• **HOW TO COMPLETE THIS TASK**
All of the data is to be set down again without any alteration.

------ RECORDS FOR THE EXERCISE ------

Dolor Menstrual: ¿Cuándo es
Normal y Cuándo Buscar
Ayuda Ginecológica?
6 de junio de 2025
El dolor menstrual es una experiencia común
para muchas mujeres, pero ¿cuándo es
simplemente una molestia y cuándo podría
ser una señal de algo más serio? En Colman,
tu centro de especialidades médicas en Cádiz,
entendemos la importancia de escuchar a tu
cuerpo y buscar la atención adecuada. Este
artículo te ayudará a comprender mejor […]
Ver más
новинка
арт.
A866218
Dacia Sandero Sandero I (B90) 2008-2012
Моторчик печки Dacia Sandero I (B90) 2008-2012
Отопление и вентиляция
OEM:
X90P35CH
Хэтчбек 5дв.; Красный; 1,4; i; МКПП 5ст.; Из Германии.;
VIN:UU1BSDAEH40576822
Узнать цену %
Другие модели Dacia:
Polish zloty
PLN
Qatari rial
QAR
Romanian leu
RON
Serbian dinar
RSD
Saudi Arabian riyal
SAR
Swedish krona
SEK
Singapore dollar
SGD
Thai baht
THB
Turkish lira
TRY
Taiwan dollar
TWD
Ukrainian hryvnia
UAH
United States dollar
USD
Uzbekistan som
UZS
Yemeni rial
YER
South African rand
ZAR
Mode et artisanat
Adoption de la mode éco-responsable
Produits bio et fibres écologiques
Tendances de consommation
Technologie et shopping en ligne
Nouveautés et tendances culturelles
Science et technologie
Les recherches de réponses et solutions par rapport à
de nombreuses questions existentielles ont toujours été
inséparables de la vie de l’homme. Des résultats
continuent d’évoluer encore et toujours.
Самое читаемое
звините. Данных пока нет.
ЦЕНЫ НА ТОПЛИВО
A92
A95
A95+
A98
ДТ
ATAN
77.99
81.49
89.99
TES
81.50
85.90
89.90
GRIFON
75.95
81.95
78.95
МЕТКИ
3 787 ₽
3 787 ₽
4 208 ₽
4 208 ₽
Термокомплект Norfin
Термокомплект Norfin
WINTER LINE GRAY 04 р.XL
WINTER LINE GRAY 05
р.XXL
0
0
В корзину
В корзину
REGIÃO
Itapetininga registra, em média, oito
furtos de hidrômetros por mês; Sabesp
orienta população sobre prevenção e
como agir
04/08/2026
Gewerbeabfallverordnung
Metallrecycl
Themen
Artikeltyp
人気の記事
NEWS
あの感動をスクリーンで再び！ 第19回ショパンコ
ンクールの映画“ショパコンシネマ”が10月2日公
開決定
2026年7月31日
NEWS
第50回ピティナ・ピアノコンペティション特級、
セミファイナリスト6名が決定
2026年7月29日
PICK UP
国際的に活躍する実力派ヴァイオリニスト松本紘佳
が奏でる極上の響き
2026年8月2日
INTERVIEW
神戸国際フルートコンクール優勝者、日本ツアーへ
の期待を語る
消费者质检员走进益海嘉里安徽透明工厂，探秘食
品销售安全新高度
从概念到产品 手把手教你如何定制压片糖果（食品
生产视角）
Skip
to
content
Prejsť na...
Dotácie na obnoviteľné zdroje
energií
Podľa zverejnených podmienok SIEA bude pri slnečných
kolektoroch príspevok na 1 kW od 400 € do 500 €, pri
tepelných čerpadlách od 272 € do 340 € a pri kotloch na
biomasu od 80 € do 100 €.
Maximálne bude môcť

------

• **SOLUTION**
Dolor Menstrual: ¿Cuándo es
Normal y Cuándo Buscar
Ayuda Ginecológica?
6 de junio de 2025
El dolor menstrual es una experiencia común
para muchas mujeres, pero ¿cuándo es
simplemente una molestia y cuándo podría
ser una señal de algo más serio? En Colman,
tu centro de especialidades médicas en Cádiz,
entendemos la importancia de escuchar a tu
cuerpo y buscar la atención adecuada. Este
artículo te ayudará a comprender mejor […]
Ver más
новинка
арт.
A866218
Dacia Sandero Sandero I (B90) 2008-2012
Моторчик печки Dacia Sandero I (B90) 2008-2012
Отопление и вентиляция
OEM:
X90P35CH
Хэтчбек 5дв.; Красный; 1,4; i; МКПП 5ст.; Из Германии.;
VIN:UU1BSDAEH40576822
Узнать цену %
Другие модели Dacia:
Polish zloty
PLN
Qatari rial
QAR
Romanian leu
RON
Serbian dinar
RSD
Saudi Arabian riyal
SAR
Swedish krona
SEK
Singapore dollar
SGD
Thai baht
THB
Turkish lira
TRY
Taiwan dollar
TWD
Ukrainian hryvnia
UAH
United States dollar
USD
Uzbekistan som
UZS
Yemeni rial
YER
South African rand
ZAR
Mode et artisanat
Adoption de la mode éco-responsable
Produits bio et fibres écologiques
Tendances de consommation
Technologie et shopping en ligne
Nouveautés et tendances culturelles
Science et technologie
Les recherches de réponses et solutions par rapport à
de nombreuses questions existentielles ont toujours été
inséparables de la vie de l’homme. Des résultats
continuent d’évoluer encore et toujours.
Самое читаемое
звините. Данных пока нет.
ЦЕНЫ НА ТОПЛИВО
A92
A95
A95+
A98
ДТ
ATAN
77.99
81.49
89.99
TES
81.50
85.90
89.90
GRIFON
75.95
81.95
78.95
МЕТКИ
3 787 ₽
3 787 ₽
4 208 ₽
4 208 ₽
Термокомплект Norfin
Термокомплект Norfin
WINTER LINE GRAY 04 р.XL
WINTER LINE GRAY 05
р.XXL
0
0
В корзину
В корзину
REGIÃO
Itapetininga registra, em média, oito
furtos de hidrômetros por mês; Sabesp
orienta população sobre prevenção e
como agir
04/08/2026
Gewerbeabfallverordnung
Metallrecycl
Themen
Artikeltyp
人気の記事
NEWS
あの感動をスクリーンで再び！ 第19回ショパンコ
ンクールの映画“ショパコンシネマ”が10月2日公
開決定
2026年7月31日
NEWS
第50回ピティナ・ピアノコンペティション特級、
セミファイナリスト6名が決定
2026年7月29日
PICK UP
国際的に活躍する実力派ヴァイオリニスト松本紘佳
が奏でる極上の響き
2026年8月2日
INTERVIEW
神戸国際フルートコンクール優勝者、日本ツアーへ
の期待を語る
消费者质检员走进益海嘉里安徽透明工厂，探秘食
品销售安全新高度
从概念到产品 手把手教你如何定制压片糖果（食品
生产视角）
Skip
to
content
Prejsť na...
Dotácie na obnoviteľné zdroje
energií
Podľa zverejnených podmienok SIEA bude pri slnečných
kolektoroch príspevok na 1 kW od 400 € do 500 €, pri
tepelných čerpadlách od 272 € do 340 € a pri kotloch na
biomasu od 80 € do 100 €.
Maximálne bude môcť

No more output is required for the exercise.